[Opening EXTRACTED RECORDS section]
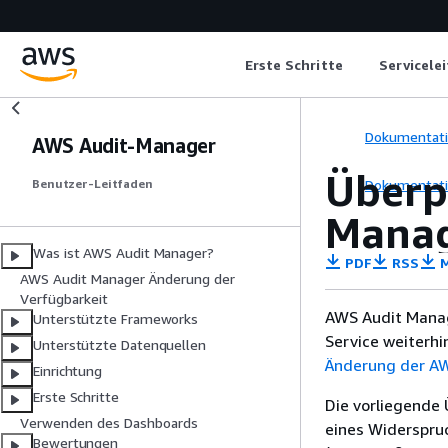
Erste Schritte
Servicele
Dokumentat
AWS Audit-Manager
Überp
Dokumentat
Benutzer-Leitfaden
Manag
Was ist AWS Audit Manager?
PDF
RSS
M
AWS Audit Manager Änderung der
Verfügbarkeit
AWS Audit Manag
Unterstützte Frameworks
Service weiterhi
Unterstützte Datenquellen
Änderung der AW
Einrichtung
Erste Schritte
Die vorliegende 
Verwenden des Dashboards
eines Widerspru
Bewertungen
[Closing EXTRACTED RECORDS section]
**DESCRIPTION OF THE TASK**
Nothing but the records above, retyped exactly and stripped of images, should appear in the answer.

**RESPONSE TO THE TASK**
Erste Schritte
Servicele
Dokumentat
AWS Audit-Manager
Überp
Dokumentat
Benutzer-Leitfaden
Manag
Was ist AWS Audit Manager?
PDF
RSS
M
AWS Audit Manager Änderung der
Verfügbarkeit
AWS Audit Manag
Unterstützte Frameworks
Service weiterhi
Unterstützte Datenquellen
Änderung der AW
Einrichtung
Erste Schritte
Die vorliegende 
Verwenden des Dashboards
eines Widerspru
Bewertungen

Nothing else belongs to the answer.